Я быстро стянул камзол, перекинул через руку, прикрывая пистолет. Дождался, пока священник выйдет из исповедальни, не прекращая держать его на мушке, вышел следом за ним.
— Прошу за мной. И друга своего позови, — сказал святой отец.
Я окинул взглядом церковь, всё вроде было спокойно. Хорхе сидел, откинувшись на лавке и прикрыв глаза.
— Нет. Идёмте, — сказал я.
Он повёл меня через какие-то коридоры и лестницы, совершенно спокойно, будто и не находился под прицелом моего пистоля. Наконец, мы остановились в какой-то небольшой скромной келье, и он вытащил из сундука две длинные рясы из коричневой шерсти.
— Можешь убрать пистолет, сын мой, — сказал он, протягивая мне одежды.
Я так не думал. Взял оба свёртка свободной рукой, не переставая держать его на мушке.
— Простите, святой отец, — искренне сказал я.
— Бог простит, — улыбнулся он. — А французские корабли не трогай больше.
— Не буду, — сказал я. — Давайте-ка обратно.
Не хватало мне ещё заблудиться в этих коридорах. И мы пошли обратно. В церкви всё было по-прежнему тихо и спокойно, так, что мне даже не хотелось отсюда уходить, но я понимал, что чем скорее окажусь на борту «Ориона», тем лучше. По-хорошему, лучше было бы сделать так, как говорил святой отец, вместе с Хорхе пройти внутрь коридоров и переодеться там, чтобы выйти уже замаскированными, но я опять действовал, не подумав. Меня это уже начинало раздражать.
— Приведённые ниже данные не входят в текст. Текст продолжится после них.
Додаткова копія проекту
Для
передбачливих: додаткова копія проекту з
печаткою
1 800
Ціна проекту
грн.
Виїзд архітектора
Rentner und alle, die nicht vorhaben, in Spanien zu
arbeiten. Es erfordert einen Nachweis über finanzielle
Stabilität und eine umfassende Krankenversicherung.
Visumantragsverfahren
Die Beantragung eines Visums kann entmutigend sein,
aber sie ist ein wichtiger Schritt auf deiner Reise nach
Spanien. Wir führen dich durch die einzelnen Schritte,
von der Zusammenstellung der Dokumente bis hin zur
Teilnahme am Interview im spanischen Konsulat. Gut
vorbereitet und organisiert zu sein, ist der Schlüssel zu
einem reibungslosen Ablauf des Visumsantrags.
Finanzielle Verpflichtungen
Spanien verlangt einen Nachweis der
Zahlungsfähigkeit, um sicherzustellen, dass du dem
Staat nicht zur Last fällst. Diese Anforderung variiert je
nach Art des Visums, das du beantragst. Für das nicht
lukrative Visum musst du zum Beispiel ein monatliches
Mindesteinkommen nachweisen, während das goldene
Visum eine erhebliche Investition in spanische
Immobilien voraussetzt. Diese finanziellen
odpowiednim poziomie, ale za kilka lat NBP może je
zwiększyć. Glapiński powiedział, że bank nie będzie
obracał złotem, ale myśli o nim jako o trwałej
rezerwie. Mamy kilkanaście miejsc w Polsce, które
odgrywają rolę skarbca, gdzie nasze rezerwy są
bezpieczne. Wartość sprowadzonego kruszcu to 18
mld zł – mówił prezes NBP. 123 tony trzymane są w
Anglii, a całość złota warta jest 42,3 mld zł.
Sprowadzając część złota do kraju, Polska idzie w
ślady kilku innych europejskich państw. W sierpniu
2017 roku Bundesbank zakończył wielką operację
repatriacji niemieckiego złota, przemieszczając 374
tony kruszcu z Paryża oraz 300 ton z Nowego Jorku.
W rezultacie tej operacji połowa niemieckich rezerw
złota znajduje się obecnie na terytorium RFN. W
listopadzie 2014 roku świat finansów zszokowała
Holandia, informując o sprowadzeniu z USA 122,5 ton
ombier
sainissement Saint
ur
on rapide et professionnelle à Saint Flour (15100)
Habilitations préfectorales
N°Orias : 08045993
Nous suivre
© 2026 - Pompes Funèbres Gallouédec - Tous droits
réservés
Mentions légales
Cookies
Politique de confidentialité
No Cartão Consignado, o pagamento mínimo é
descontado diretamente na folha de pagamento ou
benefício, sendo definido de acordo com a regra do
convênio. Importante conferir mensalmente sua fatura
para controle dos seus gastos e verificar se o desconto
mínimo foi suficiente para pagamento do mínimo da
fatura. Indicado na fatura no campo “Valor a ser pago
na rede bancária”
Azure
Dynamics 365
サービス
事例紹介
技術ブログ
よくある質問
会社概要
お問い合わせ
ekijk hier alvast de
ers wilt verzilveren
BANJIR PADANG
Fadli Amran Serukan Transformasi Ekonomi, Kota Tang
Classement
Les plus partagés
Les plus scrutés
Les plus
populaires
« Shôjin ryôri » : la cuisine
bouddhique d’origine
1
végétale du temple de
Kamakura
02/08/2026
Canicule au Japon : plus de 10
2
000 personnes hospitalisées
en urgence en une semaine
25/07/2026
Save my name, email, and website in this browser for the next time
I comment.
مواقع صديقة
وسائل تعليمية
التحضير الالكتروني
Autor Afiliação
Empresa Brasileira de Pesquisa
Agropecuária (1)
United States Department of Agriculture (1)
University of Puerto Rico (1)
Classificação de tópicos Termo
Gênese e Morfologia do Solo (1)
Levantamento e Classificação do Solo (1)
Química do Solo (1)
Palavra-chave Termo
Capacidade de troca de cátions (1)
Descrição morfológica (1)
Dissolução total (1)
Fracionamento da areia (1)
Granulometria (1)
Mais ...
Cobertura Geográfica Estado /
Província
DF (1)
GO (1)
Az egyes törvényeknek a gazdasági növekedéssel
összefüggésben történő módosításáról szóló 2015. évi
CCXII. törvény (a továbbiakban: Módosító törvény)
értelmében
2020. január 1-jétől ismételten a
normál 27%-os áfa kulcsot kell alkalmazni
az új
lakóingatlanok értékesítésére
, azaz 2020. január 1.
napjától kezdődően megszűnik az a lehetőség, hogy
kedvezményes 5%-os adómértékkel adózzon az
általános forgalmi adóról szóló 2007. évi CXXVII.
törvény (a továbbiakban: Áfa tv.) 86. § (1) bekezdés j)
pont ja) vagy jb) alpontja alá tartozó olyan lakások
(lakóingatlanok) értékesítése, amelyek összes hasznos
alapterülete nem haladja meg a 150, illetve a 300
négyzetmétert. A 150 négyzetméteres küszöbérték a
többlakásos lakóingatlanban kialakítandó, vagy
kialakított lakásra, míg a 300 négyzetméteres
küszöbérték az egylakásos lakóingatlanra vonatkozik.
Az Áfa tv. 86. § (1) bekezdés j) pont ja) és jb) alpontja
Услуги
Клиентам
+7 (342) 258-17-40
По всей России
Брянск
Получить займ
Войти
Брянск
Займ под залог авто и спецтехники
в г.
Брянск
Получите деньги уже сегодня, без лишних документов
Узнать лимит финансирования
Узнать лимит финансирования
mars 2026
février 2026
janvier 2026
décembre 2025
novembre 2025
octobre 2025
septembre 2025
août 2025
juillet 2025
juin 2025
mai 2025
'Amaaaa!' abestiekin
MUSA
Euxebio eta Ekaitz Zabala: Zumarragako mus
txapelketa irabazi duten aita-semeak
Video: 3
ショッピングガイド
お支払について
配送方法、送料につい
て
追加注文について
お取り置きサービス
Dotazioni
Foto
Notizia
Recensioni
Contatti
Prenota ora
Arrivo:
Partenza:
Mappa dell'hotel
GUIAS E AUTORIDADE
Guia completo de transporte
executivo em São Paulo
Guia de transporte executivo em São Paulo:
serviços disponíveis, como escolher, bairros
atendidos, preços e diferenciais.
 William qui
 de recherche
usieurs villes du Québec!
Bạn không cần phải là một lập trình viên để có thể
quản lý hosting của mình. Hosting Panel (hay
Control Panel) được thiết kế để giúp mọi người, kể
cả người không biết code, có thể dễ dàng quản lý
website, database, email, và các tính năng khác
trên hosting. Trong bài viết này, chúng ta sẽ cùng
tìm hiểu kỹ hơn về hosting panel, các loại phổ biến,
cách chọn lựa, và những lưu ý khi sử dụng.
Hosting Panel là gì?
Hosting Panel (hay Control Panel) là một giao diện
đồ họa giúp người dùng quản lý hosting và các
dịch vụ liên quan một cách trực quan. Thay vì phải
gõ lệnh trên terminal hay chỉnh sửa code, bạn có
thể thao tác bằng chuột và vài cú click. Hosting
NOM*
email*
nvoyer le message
— Постой, — сказал священник, когда я уже собрался уходить к Хорхе. — Вот, держи. На память. Чтобы помнил.
Он протянул мне простые деревянные чётки с крестом. Я повертел внезапный подарок в руке, сунул за пазуху.
— Благодарю, святой отец, — сказал я.
— Идите с миром, — сказал он.
Я поспешил к сидящему на лавке испанцу. Хорхе был бледен от кровопотери, но небольшая передышка пошла ему на пользу. Я бросил ему рясу на колени.
— Надевай и уходим, — тихо сказал я.
Прихожане в нашу сторону не смотрели, и я быстро набросил рясу поверх своего костюма, благо, меня она укрывала полностью, с головы и до ног. Хорхе тоже натянул свою, и очень вовремя. Дверь церкви распахнулась, и внутрь, не забывая снимать шляпы и креститься на входе, вошли четверо солдат с сержантом. Они тут же окинули всё цепким взглядом, сержант поспешил к священнику, который уже беседовал с какой-то пожилой почтенной матроной.
— Валим. Сначала ты, жди меня на улице, я сразу за тобой. Постарайся не хромать, — прошептал я ему на ухо.